Tissue injury and inflammation markedly alter touch perception, making normally innocuous sensations become intensely painful. Although this sensory distortion, known as tactile allodynia, is one of the most common types of pain, the mechanism by which gentle mechanical stimulation becomes unpleasant remains enigmatic. The stretch-gated ion channel PIEZO2 has been shown to mediate light touch, vibration detection, and proprioception. However, the role of this ion channel in nociception and pain has not been resolved. Here, we examined the importance of Piezo2 in the cellular representation of mechanosensation using in vivo imaging in mice. Piezo2-knockout neurons were completely insensitive to gentle dynamic touch but still responded robustly to noxious pinch. During inflammation and after injury, Piezo2 remained essential for detection of gentle mechanical stimuli. We hypothesized that loss of PIEZO2 might eliminate tactile allodynia in humans. Our results show that individuals with loss-of-function mutations in PIEZO2 completely failed to develop sensitization and painful reactions to touch after skin inflammation. These findings provide insight into the basis for tactile allodynia, identify the PIEZO2 mechanoreceptor as an essential mediator of touch under inflammatory conditions, and suggest that this ion channel might be targeted for treating tactile allodynia.

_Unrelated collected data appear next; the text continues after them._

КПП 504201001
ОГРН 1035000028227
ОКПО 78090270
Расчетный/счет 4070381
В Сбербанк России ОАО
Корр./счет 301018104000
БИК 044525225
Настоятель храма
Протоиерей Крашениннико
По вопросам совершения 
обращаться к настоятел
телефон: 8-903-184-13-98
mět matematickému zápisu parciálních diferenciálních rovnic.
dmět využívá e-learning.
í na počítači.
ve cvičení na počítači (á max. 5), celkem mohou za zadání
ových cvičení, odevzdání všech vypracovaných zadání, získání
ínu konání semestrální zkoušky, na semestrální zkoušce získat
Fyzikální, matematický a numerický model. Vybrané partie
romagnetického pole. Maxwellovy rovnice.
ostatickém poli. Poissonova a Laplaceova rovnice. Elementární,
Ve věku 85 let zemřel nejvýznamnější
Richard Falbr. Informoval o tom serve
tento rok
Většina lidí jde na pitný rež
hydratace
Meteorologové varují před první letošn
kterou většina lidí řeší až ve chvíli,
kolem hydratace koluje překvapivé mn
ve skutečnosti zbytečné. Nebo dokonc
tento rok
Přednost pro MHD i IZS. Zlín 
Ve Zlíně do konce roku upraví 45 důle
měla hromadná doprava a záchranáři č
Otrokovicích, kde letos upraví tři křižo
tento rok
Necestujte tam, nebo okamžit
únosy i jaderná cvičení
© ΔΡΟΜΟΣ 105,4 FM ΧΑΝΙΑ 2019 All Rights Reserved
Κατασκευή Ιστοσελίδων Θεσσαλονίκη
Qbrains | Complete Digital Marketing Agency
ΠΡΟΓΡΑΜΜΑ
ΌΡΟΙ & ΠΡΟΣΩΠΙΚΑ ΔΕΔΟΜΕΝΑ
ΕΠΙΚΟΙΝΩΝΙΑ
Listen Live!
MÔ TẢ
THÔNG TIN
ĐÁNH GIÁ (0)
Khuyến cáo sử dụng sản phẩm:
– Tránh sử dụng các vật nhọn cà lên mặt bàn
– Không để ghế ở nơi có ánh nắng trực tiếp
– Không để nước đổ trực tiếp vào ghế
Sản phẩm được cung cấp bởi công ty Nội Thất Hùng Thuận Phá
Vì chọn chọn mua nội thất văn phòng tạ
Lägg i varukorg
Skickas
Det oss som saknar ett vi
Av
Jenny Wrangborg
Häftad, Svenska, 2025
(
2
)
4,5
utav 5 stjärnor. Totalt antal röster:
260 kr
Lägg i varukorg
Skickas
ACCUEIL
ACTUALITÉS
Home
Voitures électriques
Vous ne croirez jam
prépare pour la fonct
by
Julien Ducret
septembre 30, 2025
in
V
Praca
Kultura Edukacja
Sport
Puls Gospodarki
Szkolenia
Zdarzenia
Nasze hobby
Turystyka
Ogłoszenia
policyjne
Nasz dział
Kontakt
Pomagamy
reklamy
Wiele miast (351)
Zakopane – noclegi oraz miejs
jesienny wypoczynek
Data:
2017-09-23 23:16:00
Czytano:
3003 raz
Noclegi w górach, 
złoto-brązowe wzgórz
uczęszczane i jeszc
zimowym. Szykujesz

機械感受性イオンチャネルPiezo2がマウスの機械的痛みに対する感受性を媒介する The mechanosensitive ion channel Piezo2 mediates sensitivity to mechanical pain in mice

Swetha E. Murthy, Meaghan C. Loud, Ihab Daou, Kara L. Marshall, […] , and Ardem Patapoutian
Science Translational Medicine  Published:10 Oct 2018
DOI:https://doi.org/10.1126/scitranslmed.aat9897

Understanding pain sensitization

Inflammation or nerve injury can alter tactile sensation, making a gentle touch perceived as painful. The molecular mechanisms mediating this alteration in sensation, called mechanical allodynia, are not completely understood. Murthy et al. and Szczot et al. discovered that PIEZO2 ion channels expressed in sensory neurons are required for the development of mechanical allodynia in mice and humans. The authors independently reached this conclusion using different animal models. Szczot et al. extended the discovery to humans, showing that PIEZO2 loss of function resulted in failure to develop mechanical allodynia. These two studies suggest that local inhibition of PIEZO2 ion channels might be effective for treating mechanical allodynia.

Abstract

The brush of a feather and a pinprick are perceived as distinct sensations because they are detected by discrete cutaneous sensory neurons. Inflammation or nerve injury can disrupt this sensory coding and result in maladaptive pain states, including mechanical allodynia, the development of pain in response to innocuous touch. However, the molecular mechanisms underlying the alteration of mechanical sensitization are poorly understood. In mice and humans, loss of mechanically activated PIEZO2 channels results in the inability to sense discriminative touch. However, the role of Piezo2 in acute and sensitized mechanical pain is not well defined. Here, we showed that optogenetic activation of Piezo2-expressing sensory neurons induced nociception in mice. Mice lacking Piezo2 in caudal sensory neurons had impaired nocifensive responses to mechanical stimuli. Consistently, ex vivo recordings in skin-nerve preparations from these mice showed diminished Aδ-nociceptor and C-fiber firing in response to mechanical stimulation. Punctate and dynamic allodynia in response to capsaicin-induced inflammation and spared nerve injury was absent in Piezo2-deficient mice. These results indicate that Piezo2 mediates inflammation- and nerve injury–induced sensitized mechanical pain, and suggest that targeting PIEZO2 might be an effective strategy for treating mechanical allodynia.